The Reuvenis – Michael and Jacqueline, their 18-year-old son, Zachary, and their 20-year-old daughter, Jessica – have perpetuated Gabby’s memory and carried on her legacy of giving in many other ways as well.
Because Gabby was the 2010 Paramus High School valedictorian, this year, her family awarded the second annual Gabrielle Reuveni Award for Academic Excellence. The $5,000 scholarship was created “both to honor academic achievement and help a high school student with the cost of their upcoming college expenses.”
“We always stressed educational excellence at home,” Michael Reuveni said. “Everyone talks about sports, but nobody talks about how academic excellence is rewarded. Every year, the Paramus High School valedictorian will get a scholarship.”
In recognition of Gabby’s active involvement in her college, the family also supports Washington University’s running team, to which Gabby belonged, and this Passover the Reuvenis worked with the campus’s Chabad emissaries to create “Gabby’s Tables” at the group’s seder “for people without the funds to sit at those tables.”

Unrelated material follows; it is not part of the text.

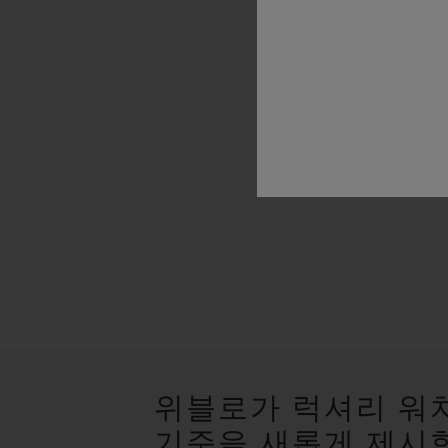
위블로가 럭셔리 워
기준을 새롭게 제시합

“Random acts of kindness” are equally important to the Reuvenis.
“Gabby always found a way to give to people or organizations, and she wouldn’t take credit for it,” her mother said. “We got so many cards and letters saying, for example, ‘She found me, she brought me coffee, she convinced me to be proud of who I am, she convinced me not to quit school.’ She always had a kind word and found a way to help.”

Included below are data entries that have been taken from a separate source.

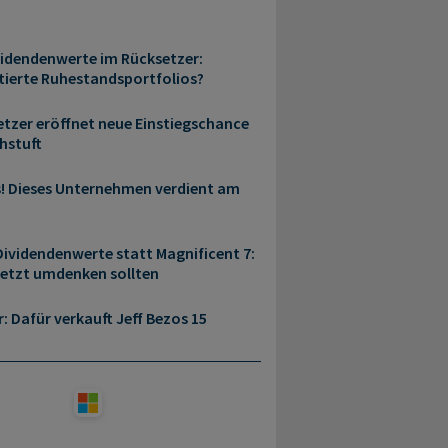
idendenwerte im Rücksetzer:
ierte Ruhestandsportfolios?
etzer eröffnet neue Einstiegschance
hstuft
s! Dieses Unternehmen verdient am
ividendenwerte statt Magnificent 7:
jetzt umdenken sollten
r: Dafür verkauft Jeff Bezos 15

While the Reuvenis credit Gabby’s personality for her generous nature, they said they always tried to model charitable behavior for their three children.
“When you drive over the George Washington Bridge, there’s always someone there,” Dr. Reuveni said. “I always give them something, and my kids asked why. I said that if they’re miserable enough to stand there in the heat or cold, we should give them something. I said thank God you have more than them. We have always been thankful for what we have. If someone needs something, we help someone out.”

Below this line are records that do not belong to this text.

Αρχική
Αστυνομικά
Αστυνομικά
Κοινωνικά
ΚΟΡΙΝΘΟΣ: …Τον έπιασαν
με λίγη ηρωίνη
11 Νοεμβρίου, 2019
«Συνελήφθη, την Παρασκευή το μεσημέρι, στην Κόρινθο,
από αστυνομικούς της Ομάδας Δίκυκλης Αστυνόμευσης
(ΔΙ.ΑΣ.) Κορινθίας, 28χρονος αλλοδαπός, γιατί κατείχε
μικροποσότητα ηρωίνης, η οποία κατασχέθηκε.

Ms. Reuveni said that Gabby “always seemed to find a person who needed assistance. She zoned in on people who needed something.”
In this spirit, her parents, through the Gabrielle Reuveni Memorial Gift Fund, have tried to help local residents in distress, such as one family “with sick kids who couldn’t afford the medical bills.”
On the first anniversary of Gabby’s death, her parents urged visitors to her webpage to emulate that. “If Gabby touched you in any way, we ask you to pay it forward,” they wrote. “In her honor, help someone, donate to a cause, help a stranger, give blood – anything that will pay forward the goodness she shared with you.”
Jacqueline Reuveni said she’s learned another lesson as well.
“Everybody should enjoy every moment of their life to its fullest,” she said.
“You don’t know what tomorrow will bring. Enjoy life as it comes, and don’t worry about the minutia. Stop and smell the roses.” Quoting a saying Gabby kept prominently displayed in her room, she added, “Live in the moment, and make it so beautiful that it will be worth remembering.”